Appellant contends, however, that the statute authorizes the corporation only to institute condemnation proceedings. We do not concede the correctness of that proposition. The rights and duties of the municipality and of the landowner are reciprocal and correlative under the statute. It was intended for the benefit of both. We see no reason why either may not invoke the rights and remedies provided by it. There is no material difference between this statute and section 30 of the charter of the city of Greenville (which is quoted in full in Water Co. v.
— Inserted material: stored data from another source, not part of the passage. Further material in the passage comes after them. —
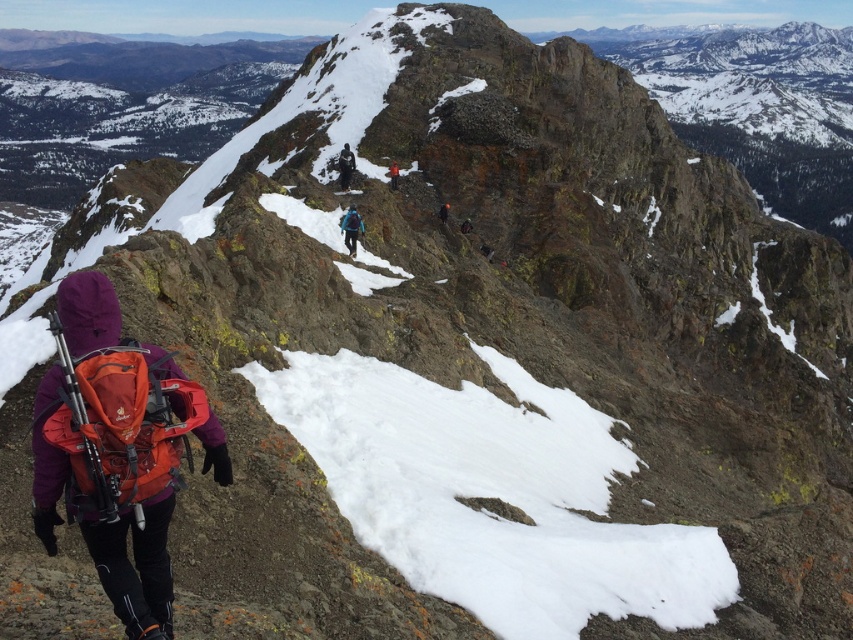 You are a hiker planning to follow the path taken by the person in the image. The path is marked by two points, point 1 at coordinates point 1 at coordinates point (x=347, y=218) and point 2 at coordinates point (x=466, y=230). Which point should you step on first to stay on the correct path?

Point 1 at coordinates point (x=347, y=218) is in front of point 2 at coordinates point (x=466, y=230), so you should step on point 1 at coordinates point (x=347, y=218) first to stay on the correct path.

You are a hiker looking at the mountain path ahead. You see a dark blue jacket at center and an orange fabric jacket at center. Which jacket is closer to you?

The dark blue jacket at center is closer to you because it is in front of the orange fabric jacket at center.

You are a hiker who needs to locate your blue fabric backpack at center and matte blue jacket at center. According to the scene, which one is positioned more to the left?

The blue fabric backpack at center is positioned to the left of the matte blue jacket at center, so the blue fabric backpack at center is more to the left. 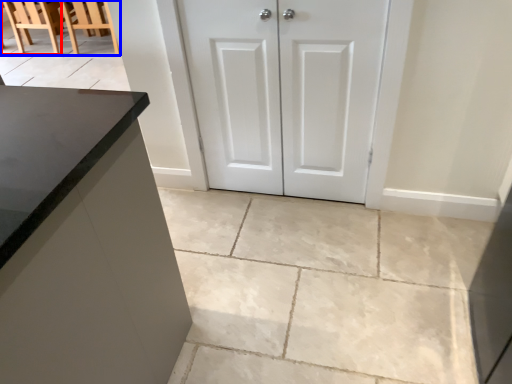 Question: Among these objects, which one is nearest to the camera, chair (highlighted by a red box) or chair (highlighted by a blue box)?

Choices:
 (A) chair
 (B) chair

Answer: (B) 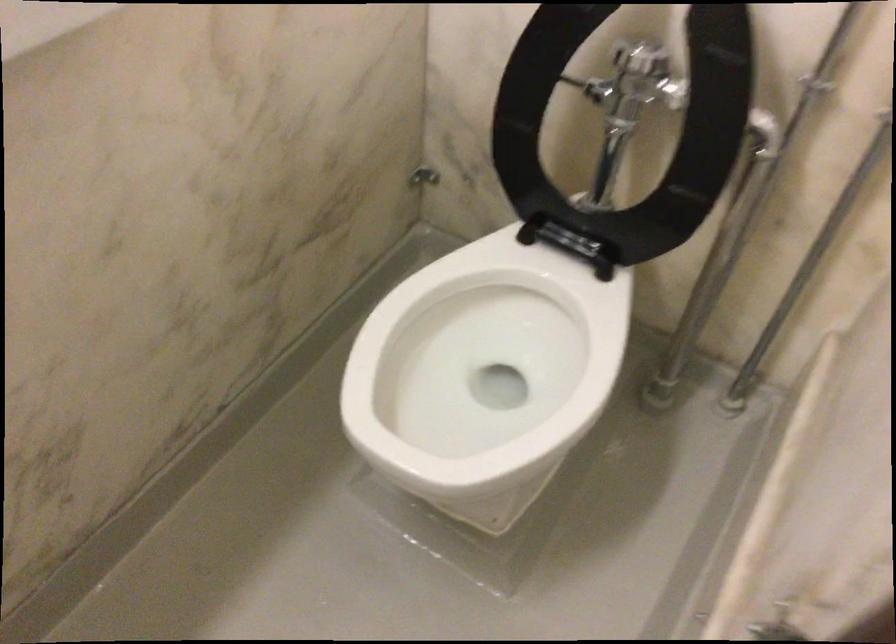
Greenville, 53 S.C. 86, 30 S.E. 699), under which it was held that the landowner sustaining damages could, by mandamus, compel the appointment of an arbitrator, who should be one of a board of three to assess damages, as in section 3023, supra, under which the appointment of the arbitrator is the initial step in the proceedings. If the Court can compel the appointment of an arbitrator, we see no reason why it may not compel the institution of condemnation proceedings, because, if the right to compensation is conceded or has been determined, the institution of proceedings to ascertain the amount of compensation is a plain ministerial duty. Garraux, v. Greenville, 53 S.C. 575; Gibson v. Greenville, 64 S.C. 455. We conclude, therefore, that plaintiff has a remedy by condemnation under the statute. It therefore becomes unnecessary to consider the question whether, in the absence of a remedy by condemnation, plaintiff would have a cause of action under section 3053, supra.
But the statute provides only for ascertaining the amount of compensation. It does not provide a method for determining the right to compensation, when the right thereto is denied. In Water Co. v. Nunnamaker, 73 S.C. 550, 53 S.E. 996, the Court said: "When the right to institute condemnation proceedings is contested, the proper remedy is to bring an action in the Court of Common Pleas, in order that the Court may, in the exercise of its chancery powers, determine such right. Railway v. Ridlehuber, 38 S.C. 308, 17 S.E. 24; Cureton v. Railway, 59 S.C. 371; Glover v. Remley, 62 S.C. 52, 39 S.E. 180; Railroad v. Burton, 63 S.C. 348, 41 S.E. 451; Riley v. Union Station Co., 67 S.C. 84; Reynolds v. Railway, 69 S.C. 481, 48 S.E. 476." To these may be added Lietzey v. Water Co., 47 S.C. 484; Garraux v. Greenville, 53 S.C. 575; South Carolina W. Ry. v. Ellen, 95 S.C. 68, 78 S.E. 963; Groce v. Greenville etc. Ry. Co., 94 S.C. 199.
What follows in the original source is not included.